Passos Coelho garantiu esta sexta-feira que não há incómodo algum no seio do Governo em relação às recentes declarações do ministro dos Negócios Estrangeiros sobre o Estado Islâmico, que adiantou numa entrevista que há dois ou três casos de portugueses arrependidos que querem regressar. Quis frisar também que, pessoalmente, não tem «nenhum problema» com as mesmas.

«Não tenho conhecimento de nenhum incómodo dentro do Governo com as declarações do senhor ministro dos Negócios Estrangeiros e, tendo lido algumas manchetes e algumas notícias também que davam conta disso, tive o cuidado de ir ver as declarações que o senhor ministro fez, e a mim não me causaram nenhum incómodo», afirmou, em Bruxelas, no final de um Conselho Europeu.

«A única coisa que posso dizer é que acho que a própria explicação que foi dada à comunicação social pelo ministro dos Negócios Estrangeiros me satisfaz plenamente. Não tenho nenhum problema com aquilo que disse» Rui Machete, completou o chefe de Governo, citado pela Lusa.

Na sua edição desta sexta-feira, o «Diário de Notícias» revela que no Conselho de Ministros de quinta-feira o caso chegou a provocar momentos de grande tensão entre ministros, tendo o ministro da Administração Interna considerado «inaceitáveis» as declarações do ministro dos Negócios Estrangeiros.

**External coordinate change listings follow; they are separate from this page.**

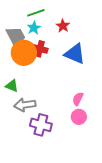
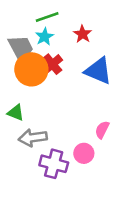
red cross: (40, 49) -> (52, 64), turned 35
pink circle: (79, 117) -> (84, 153), moved

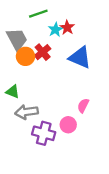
cyan star: (44, 37) -> (55, 30), moved
orange circle: (31, 69) -> (25, 56), size x0.7

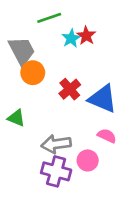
red cross: (43, 52) -> (70, 89), moved
blue triangle: (80, 57) -> (103, 99), moved
pink semicircle: (83, 106) -> (107, 136), turned 88
gray arrow: (27, 112) -> (56, 144), moved

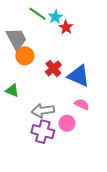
green line: (49, 18) -> (38, 14), turned 54
cyan star: (71, 38) -> (55, 17), moved

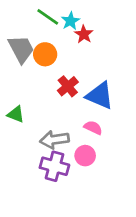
orange circle: (25, 56) -> (45, 54), moved
pink semicircle: (82, 104) -> (93, 128), moved

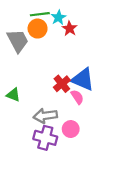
green line: (48, 17) -> (40, 14), turned -42
orange circle: (45, 54) -> (38, 29), moved
red cross: (68, 86) -> (62, 84), moved
pink semicircle: (93, 128) -> (77, 97), moved, turned 32

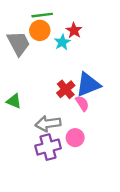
cyan star: (59, 17) -> (62, 42), moved
blue triangle: (83, 79) -> (88, 85), turned -45
purple cross: (45, 138) -> (48, 147), turned -30

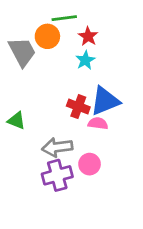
green line: (42, 15) -> (64, 18), moved
cyan star: (62, 42) -> (85, 60), moved
red cross: (66, 89) -> (78, 107), turned -30
pink semicircle: (82, 103) -> (98, 123), turned -49

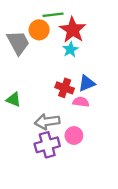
red star: (88, 36) -> (73, 30), size x1.6
blue triangle: (105, 101) -> (87, 83), size x0.7

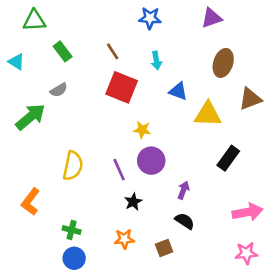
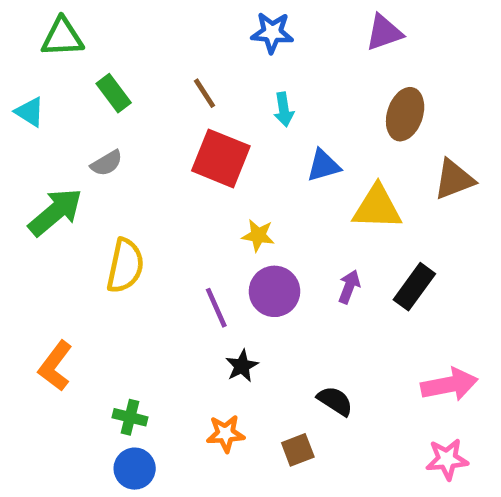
blue triangle: (178, 91) -> (323, 165), turned -36
yellow semicircle: (73, 166) -> (125, 266), moved
purple arrow: (183, 190) -> (349, 287), moved

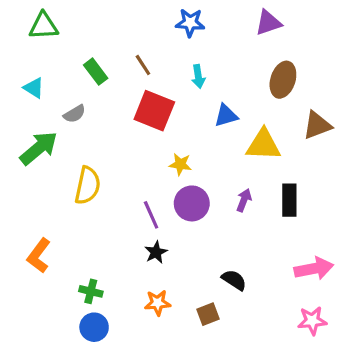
green rectangle: (114, 93) -> (96, 72), moved
cyan triangle: (30, 112) -> (34, 88), moved
black rectangle: (414, 287) -> (289, 200), turned -36
black star: (242, 366) -> (156, 252), moved

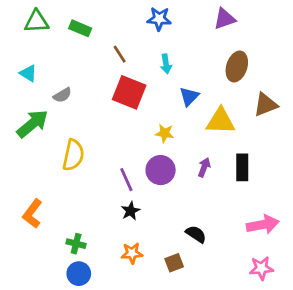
green rectangle: (96, 72) -> (80, 28), moved, turned -30
blue triangle: (226, 116) -> (189, 96), turned -30
yellow star: (180, 164) -> (165, 133), moved

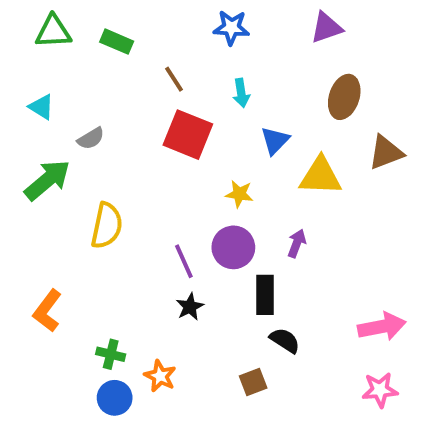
black rectangle: (242, 167) -> (265, 295), moved
orange star: (132, 253) -> (160, 376), moved, turned 30

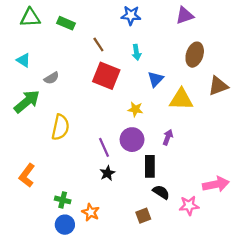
pink star: (380, 390) -> (189, 206), moved

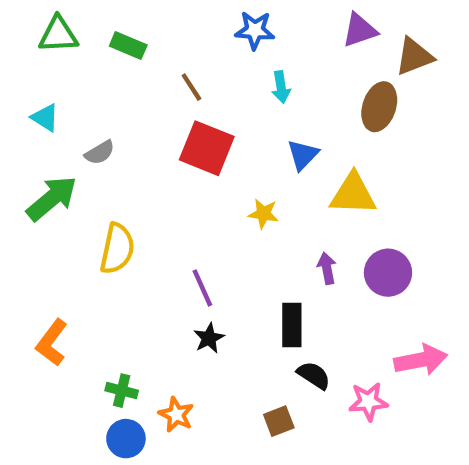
cyan arrow: (136, 52) -> (281, 87), moved
brown triangle: (218, 86) -> (414, 56), moved
purple arrow: (168, 137) -> (327, 268), turned -32
purple circle: (132, 140) -> (388, 273), moved

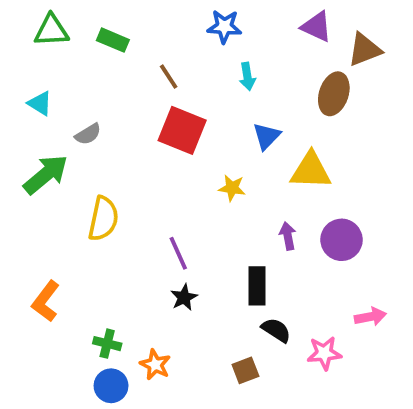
purple triangle: (360, 30) -> (317, 27), turned 44
pink arrow: (421, 360) -> (370, 317), size x0.7

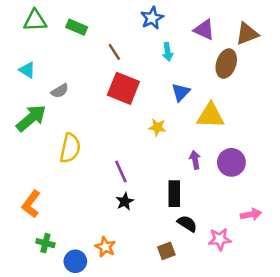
blue star: (224, 27) -> (152, 18), turned -30
purple triangle: (317, 27) -> (204, 30), moved
green cross: (107, 344) -> (45, 243), moved

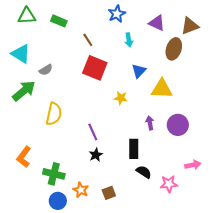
cyan triangle: (27, 70) -> (21, 54), size x1.5
green cross: (45, 243) -> (54, 174), moved, size x1.5
brown square: (166, 251) -> (109, 193), moved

«Não vou fazer nenhum comentário sobre essa matéria. A única coisa que quero dizer é que a notícia que hoje veio a público sobre essa matéria, nos termos em que veio a público, não tem qualquer adesão com aquilo que, alegadamente, se terá passado», frisou hoje Miguel Macedo.

Rui Machete enviou ao DN uma carta negando que tenha divulgado qualquer «informação secreta» e recusando ter revelado «qualquer pormenor que permita identificar pessoas concretas» na sua entrevista à Rádio Renascença.

O PS pediu na quinta-feira a audição, à porta fechada, do chefe da diplomacia portuguesa no parlamento, com caráter de urgência, por considerar «irresponsáveis» as declarações do titular da pasta dos Negócios Estrangeiros e diz que se poderá estar perante um caso de divulgação de informação sigilosa.